Saturday, June 16, 2012


DUCT TAPE & NEW SNEAKERS - I use my sneakers daily. Really. I hit the gym by 6 AM each day and I walk a lot, run a little, cycle a bit, sometimes row and I burn as many calories as I have the energy and endurance to do.  But all that activity has rubbed cavities in the vertical padding of the heels so to avoid blisters I have duct taped my heels. Yesterday I decided to stop squandering duct tape and buy a new pair of shoes instead. At Sportcheck I hit a sale, buy one pair and get a second pair at half price.  

RYAN NEEDED SHOES – Ryan is my ten-year old grandson. This week I noticed his skater shoes were worn out. Holes in the soles and water in his socks. So I decided that he would be the beneficiary of my second pair of shoes at half price, so he and I went shopping. He wanted high tops and he chose a pair of Nikes that he loves. We had fun together.

SLURPIES AND RICHES – Kale is seven years of age and I pick him up from school twice each week. Invariably he asks me whether we can stop for a slurpy, slushy or whatever they may be called. Stupid sugared-icy drinks are $1.40 or more. So I tell Kale not to ask me every time we see each other. He says he has only asked twice so he already knows how to yank my chain. I pull into a store parking lot and he asks, “what are you going to get, a slurpy?” I say, “it costs too much and I don’t have any money.” Kale tells me “All grandparents have lots of money.” So I explain that his father has money because he works, but I don’t work any more so I don’t receive any money. He does a mock crying act. Then I go in and get a four flavoured slurpy for him.  He is thrilled and so am I.

EXERCISING DAILY, BURNING CALORIES – I do my best to lose weight, so my gym work aims to burn as many calories as possible. So far since mid January I am down 34 pounds but I have plateaued for five weeks. It has frustrated me but my body seems to have said it is comfortable.  In the early weeks, drinking my eight glasses of water was a secret to my eight loss. So recently I have resumed that diligent H2O intake and in two days I have lost 2.5 lbs. 

ELECTRONIC FRUSTRATION – since our move to our new carriage home two months ago we have endured sporadic dropped Wi-Fi signals with our laptops and I hate the interruptions so much and the hassle of calling TELUS and sitting for hours with technicians located somewhere in the world. I was directed to someone called June, a young Philippino who works for a TELUS subsidiary in Manila. So he speaks with me by phone and I give him permission to control my computers and watch the icon open files and change instructions and fix my dysfunction.  He has been very effective and finally directed an authorized service provider to visit me and replace my TELUS modem.

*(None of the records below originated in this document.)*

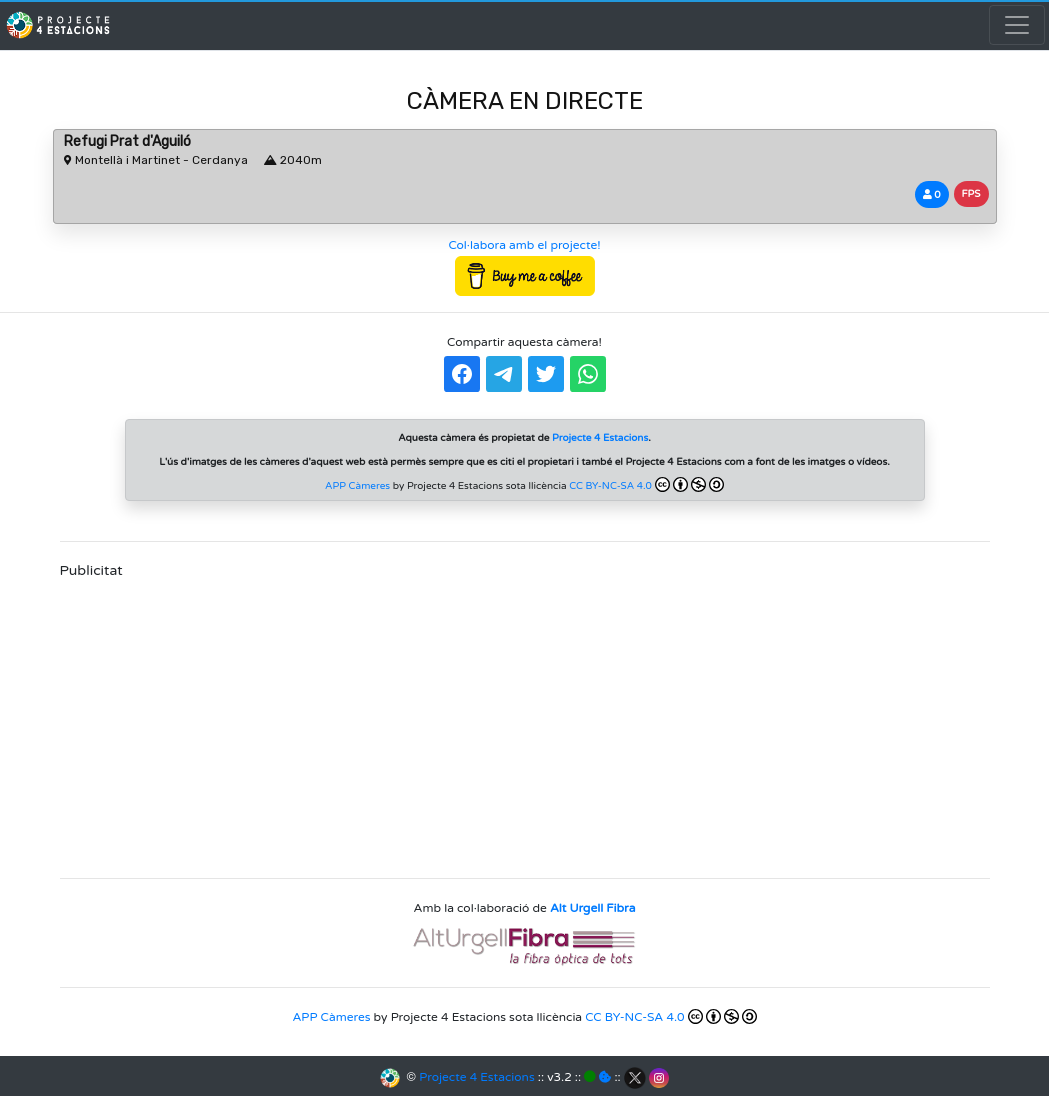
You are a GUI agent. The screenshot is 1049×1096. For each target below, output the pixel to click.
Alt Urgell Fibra (592, 908)
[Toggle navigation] (1017, 25)
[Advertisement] (525, 722)
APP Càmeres (357, 486)
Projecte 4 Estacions (476, 1077)
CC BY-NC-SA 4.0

Last night Christine and I walked from our home into Langley to the Willowbrook Mall and got a couple of Starbucks coffees and set outside on a mild evening and watched people as they came and went. After a pleasant walk home, we watched Nic Wallenda of the famous Flying Wallenda family, walk a steel cable spanned across the Niagara Falls. It was dramatic, carefully planned with adequate safety and television coverage. It was a grand production that benefitted him certainly, but both the American and Canadian cities bearing the Niagara Falls name. It was a surprise to hear his faith expressed via a mike hookup as he walked through the mist and the winds stirred by the roaring waters. He talked to God the Father the entire trip across from the USA to Canada.

Sunday, June 3, 2012


Monday is the day on which my mother would have celebrated her birthday. She is no longer with us. She left this world in November 2007. Were she here, she would be 93 years of age.

Dementia and the physical incapacities of aging made her last years difficult for her and those who loved her. You will all understand when I say that when she passed away, it was met by her family with sadness, gratitude that she could be gone, and relief. None of those emotions were wrong or are wrong. My father had found the last year or more so hard that he needed my brother's presence just to make the visits to his beloved wife that he wanted to make. Dad concealed the depth of his own loss as privately as he had always lived with personal matters. He seemed adjusted to life alone. He was four years older than his wife, Tina. Yet at last, the emptiness was enough. He too could no longer sustain life and six months after Tina died, Ed too said goodbye, privately and alone. Dad was gone at 93 years of age and were he alive he would be 97.

I've got so many million years I just can't count them. Those were the words of a spiritual that was among Dad's and Mom's favourites. Sung by Stuart Hamblen, the words became familiar around our home. "When I close my eyes in sleep, say amen but don't you weep. I've got so many million years I just can't count them."